Q4: Lack of ablation 2: Single task groups instead of grouping tasks together in phase 1.
A4: We added ablation study in A 3.2 [revised appendix, L.958-1021].
1. Experiment Setting: We added an ablation study comparing single-task models with two task grouping models: Group 1 (Semantic Segmentation, Depth Z-buffer, Surface Normal) and Group 2 (Surface Normal, Keypoint 2D). The BD-Performance comparison is shown in Table 2 [revised appendix, A 3.2, L.972-986] and further visualized in Fig. 10 [revised appendix, A 3.2, L.988-1008].
2. Key Results:
- Group 1 : Semantic Segmentation and Depth Z-buffer performs better compared to the single-task models.
- Group 2 : Keypoint 2D shows significant improvements compared to the single-task models.
- Surface Normal: the performance of grouped models is slightly inferior to single-task models.
3. Insights:
- Task grouping reduces redundancy and improves performance by sharing encoders and representations across tasks.
- An additional benefit is that the shared encoder only needs to perform inference once. For example, in Group 1, a single encoder is used to extract features for all 3 tasks, resulting in a total bitrate of 0.0015 bpp. In contrast, treating each task independently requires 3 separate feature extractions, leading to a total bitrate of 0.0028 bpp.
This study reinforces the benefits of task grouping for better compression efficiency and task collaboration.

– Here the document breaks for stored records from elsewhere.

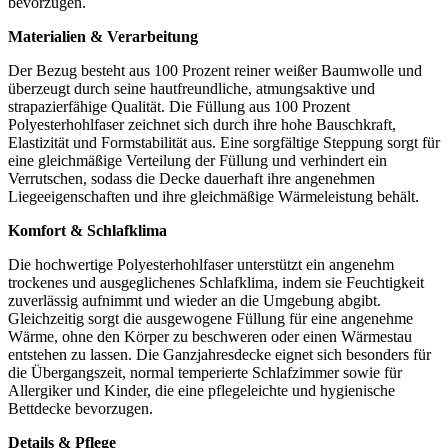
bevorzugen.
Materialien & Verarbeitung
Der Bezug besteht aus 100 Prozent reiner weißer Baumwolle und
überzeugt durch seine hautfreundliche, atmungsaktive und
strapazierfähige Qualität. Die Füllung aus 100 Prozent
Polyesterhohlfaser zeichnet sich durch ihre hohe Bauschkraft,
Elastizität und Formstabilität aus. Eine sorgfältige Steppung sorgt für
eine gleichmäßige Verteilung der Füllung und verhindert ein
Verrutschen, sodass die Decke dauerhaft ihre angenehmen
Liegeeigenschaften und ihre gleichmäßige Wärmeleistung behält.
Komfort & Schlafklima
Die hochwertige Polyesterhohlfaser unterstützt ein angenehm
trockenes und ausgeglichenes Schlafklima, indem sie Feuchtigkeit
zuverlässig aufnimmt und wieder an die Umgebung abgibt.
Gleichzeitig sorgt die ausgewogene Füllung für eine angenehme
Wärme, ohne den Körper zu beschweren oder einen Wärmestau
entstehen zu lassen. Die Ganzjahresdecke eignet sich besonders für
die Übergangszeit, normal temperierte Schlafzimmer sowie für
Allergiker und Kinder, die eine pflegeleichte und hygienische
Bettdecke bevorzugen.
Details & Pflege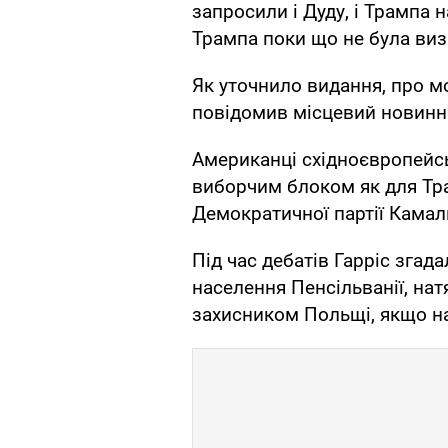
запросили і Дуду, і Трампа н
Трампа поки що не була виз
Як уточнило видання, про м
повідомив місцевий новинни
Американці східноєвропейс
виборчим блоком як для Трам
Демократичної партії Камал
Під час дебатів Гарріс зга
населення Пенсільванії, на
захисником Польщі, якщо на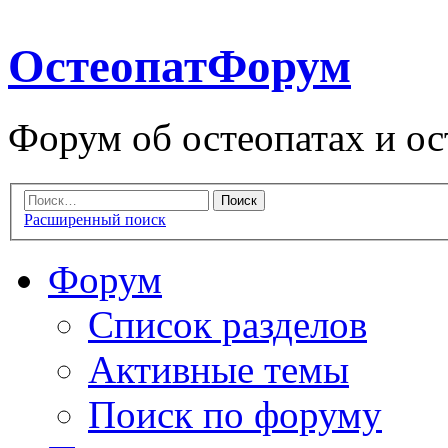
ОстеопатФорум
Форум об остеопатах и ос
Расширенный поиск
Форум
Список разделов
Активные темы
Поиск по форуму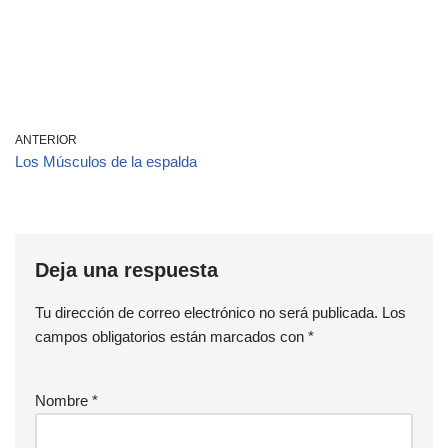
ANTERIOR
Los Músculos de la espalda
Deja una respuesta
Tu dirección de correo electrónico no será publicada.
Los
campos obligatorios están marcados con
*
Nombre
*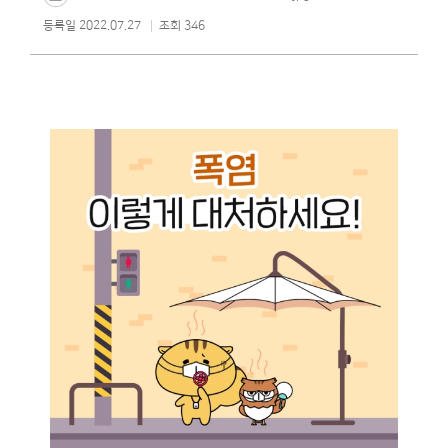
등록일 2022.07.27
조회 346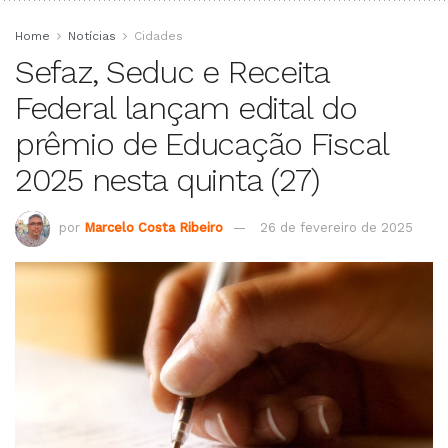
Home
Notícias
Cidades
Sefaz, Seduc e Receita
Federal lançam edital do
prêmio de Educação Fiscal
2025 nesta quinta (27)
por
Marcelo Costa Ribeiro
26 de fevereiro de 2025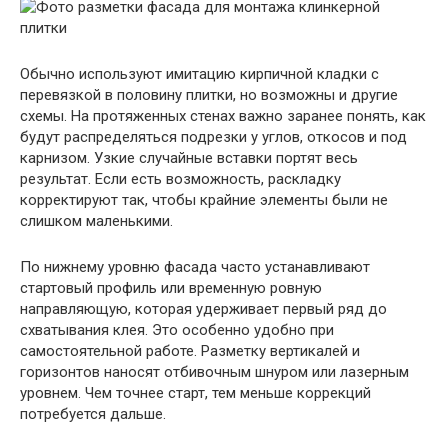
Обычно используют имитацию кирпичной кладки с
перевязкой в половину плитки, но возможны и другие
схемы. На протяженных стенах важно заранее понять, как
будут распределяться подрезки у углов, откосов и под
карнизом. Узкие случайные вставки портят весь
результат. Если есть возможность, раскладку
корректируют так, чтобы крайние элементы были не
слишком маленькими.
По нижнему уровню фасада часто устанавливают
стартовый профиль или временную ровную
направляющую, которая удерживает первый ряд до
схватывания клея. Это особенно удобно при
самостоятельной работе. Разметку вертикалей и
горизонтов наносят отбивочным шнуром или лазерным
уровнем. Чем точнее старт, тем меньше коррекций
потребуется дальше.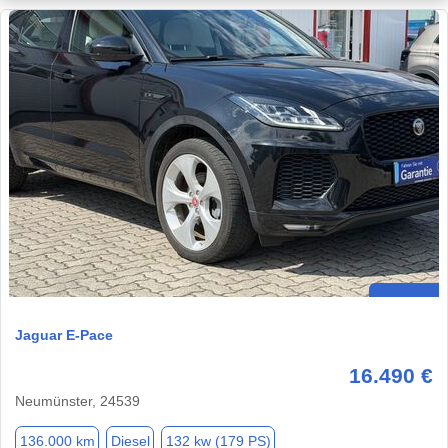
Jaguar E-Pace
16.490 €
Neumünster, 24539
136.000 km
Diesel
132 kw (179 PS)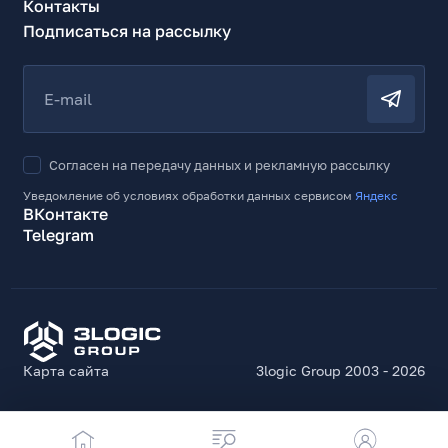
Контакты
Подписаться на рассылку
E-mail
Согласен на передачу данных и рекламную рассылку
Уведомление об условиях обработки данных сервисом
Яндекс
ВКонтакте
Telegram
Карта сайта
3logic Group 2003 - 2026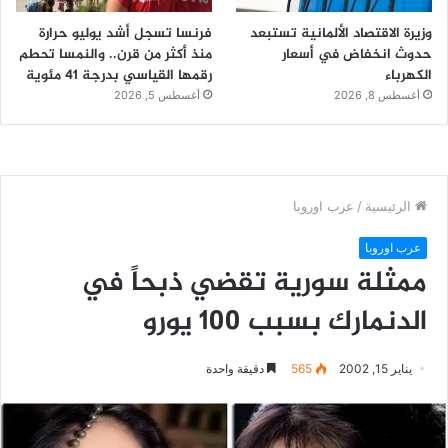
وزيرة الاقتصاد الألمانية تستبعد
فرنسا تسجل أشد يوليو حرارة
حدوث انخفاض في أسعار
منذ أكثر من قرن.. والنمسا تحطم
الكهرباء
رقمها القياسي بدرجة 41 مئوية
أغسطس 8, 2026
أغسطس 5, 2026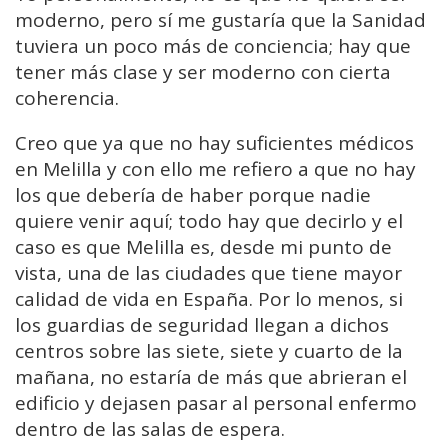
moderno, pero sí me gustaría que la Sanidad
tuviera un poco más de conciencia; hay que
tener más clase y ser moderno con cierta
coherencia.
Creo que ya que no hay suficientes médicos
en Melilla y con ello me refiero a que no hay
los que debería de haber porque nadie
quiere venir aquí; todo hay que decirlo y el
caso es que Melilla es, desde mi punto de
vista, una de las ciudades que tiene mayor
calidad de vida en España. Por lo menos, si
los guardias de seguridad llegan a dichos
centros sobre las siete, siete y cuarto de la
mañana, no estaría de más que abrieran el
edificio y dejasen pasar al personal enfermo
dentro de las salas de espera.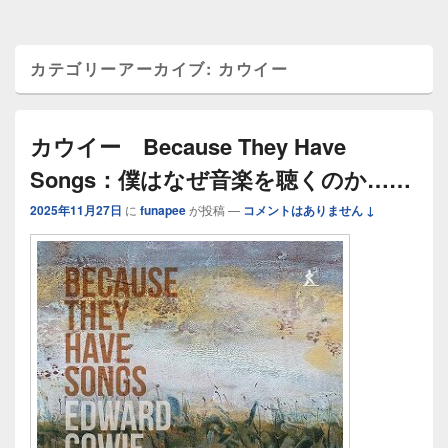
カテゴリーアーカイブ:
カウイー
カウイー Because They Have
Songs：僕はなぜ音楽を聴くのか……
2025年11月27日
に
funapee
が投稿
—
コメントはありません ↓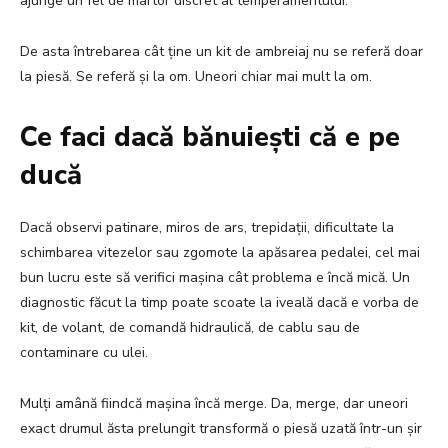
ajunge un fel de martor discret al temperamentului.
De asta întrebarea cât ține un kit de ambreiaj nu se referă doar
la piesă. Se referă și la om. Uneori chiar mai mult la om.
Ce faci dacă bănuiești că e pe
ducă
Dacă observi patinare, miros de ars, trepidații, dificultate la
schimbarea vitezelor sau zgomote la apăsarea pedalei, cel mai
bun lucru este să verifici mașina cât problema e încă mică. Un
diagnostic făcut la timp poate scoate la iveală dacă e vorba de
kit, de volant, de comandă hidraulică, de cablu sau de
contaminare cu ulei.
Mulți amână fiindcă mașina încă merge. Da, merge, dar uneori
exact drumul ăsta prelungit transformă o piesă uzată într-un șir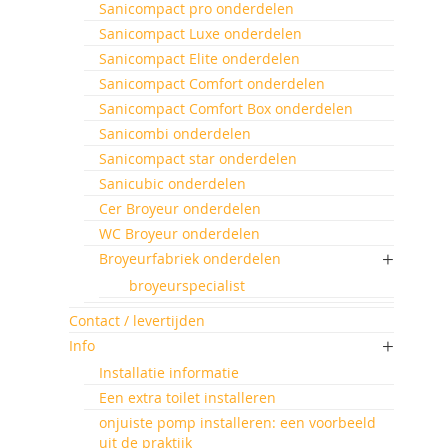
Sanicompact pro onderdelen
Sanicompact Luxe onderdelen
Sanicompact Elite onderdelen
Sanicompact Comfort onderdelen
Sanicompact Comfort Box onderdelen
Sanicombi onderdelen
Sanicompact star onderdelen
Sanicubic onderdelen
Cer Broyeur onderdelen
WC Broyeur onderdelen
Broyeurfabriek onderdelen
broyeurspecialist
Contact / levertijden
Info
Installatie informatie
Een extra toilet installeren
onjuiste pomp installeren: een voorbeeld
uit de praktijk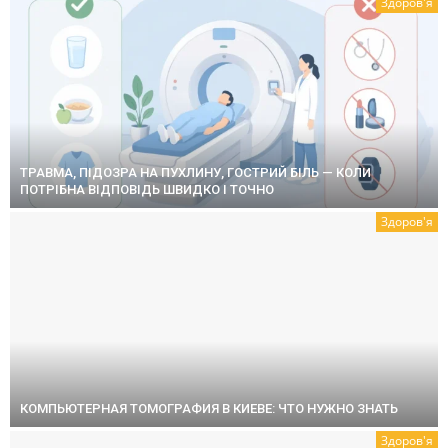
Здоров'я
ТРАВМА, ПІДОЗРА НА ПУХЛИНУ, ГОСТРИЙ БІЛЬ — КОЛИ
ПОТРІБНА ВІДПОВІДЬ ШВИДКО І ТОЧНО
Здоров'я
КОМПЬЮТЕРНАЯ ТОМОГРАФИЯ В КИЕВЕ: ЧТО НУЖНО ЗНАТЬ
Здоров'я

We hope this clarifies your concern and strengthens our approach.
Q5: Could you state the number of parameter sets used and explain how they are allocated across groups and individual tasks?
A5: Our work explores the potential of achieving multi-task collaborative compression by disentangling semantic space representations, task grouping, and modeling a conditional entropy causal graph. To conduct our experiments, we made relatively ideal assumptions based on prior work in Multiple Task Learning (MTL) [1,2,3]. Specifically, we used Xception [7] as the encoder backbone for both single-task and grouped tasks. Each task has its own task-specific decoder, differing primarily in output channels (e.g., 3 channels for image reconstruction and 20 for semantic segmentation). The pretrained model can be accessed at [8].
1. Parameter Set Allocation:
To clarify the allocation of parameters across individual tasks and task groups, we present the following table:
| Xception Encoder/Decoder Module | Encoder | Semantic Seg. Decoder | Depth Z-buffer Decoder | Surface Normal Decoder | Keypoint 2D Decoder | Edge Texture Decoder | Autoencoder Decoder |
|---|---|---|---|---|---|---|---|
| KParams | 16467.2 | 525.1 | 520.2 | 520.8 | 520.2 | 520.2 | 520.8 |
| MMACs | 25708.0 | 4968.1 | 3684.6 | 3684.6 | 3684.6 | 3684.6 | 3684.6 |
Parameters and Forward MACs of Task Encoder/Decoder for Xception on 512 × 512 images.
2. Pairwise Gradient Coherence:
Each task has its own decoder parameters, while the encoder parameters are shared. During training, we compute pairwise gradient coherence between tasks to promote mutual information sharing in the bottleneck representations, while preserving task-specific decoders.
In principle, different tasks have varying architectures based on computational needs and applications, we use a common encoder backbone and task-specific decoders for consistency across experiments.
[1] Chris Fifty, Ehsan Amid, Zhe Zhao, Tianhe Yu, Rohan Anil, and Chelsea Finn. Efficiently identifying task groupings for multi-task learning. Advances in Neural Information Processing Systems, 34: 27503–27516, 2021.
[2] Trevor Standley, Amir Zamir, Dawn Chen, Leonidas Guibas, Jitendra Malik, and Silvio Savarese. Which tasks should be learned together in multi-task learning? In International conference on machine learning, pp. 9120–9132. PMLR, 2020.
[3] Amir R Zamir, Alexander Sax, William Shen, Leonidas J Guibas, Jitendra Malik, and Silvio Savarese. Taskonomy: Disentangling task transfer learning. In CVPR, pp. 3712–3722, 2018.
[7] François Chollet. Xception: Deep learning with depthwise separable convolutions. In Proceedings of the IEEE conference on computer vision and pattern recognition, pp. 1251–1258, 2017.
[8] https://drive.google.com/drive/folders/1XQVpv6Yyz5CRGNxetO0LTXuTvMS_w5R5
Q3: How would this baseline compare theoretically to the proposed method?
A3: Here is the theoretical comparison between the baseline and proposed method.
1. Information Theory Background
To comprehend redundancy and compression efficiency, we rely on Conditional Entropy, Mutual Information and Data Processing Inequality (DPI).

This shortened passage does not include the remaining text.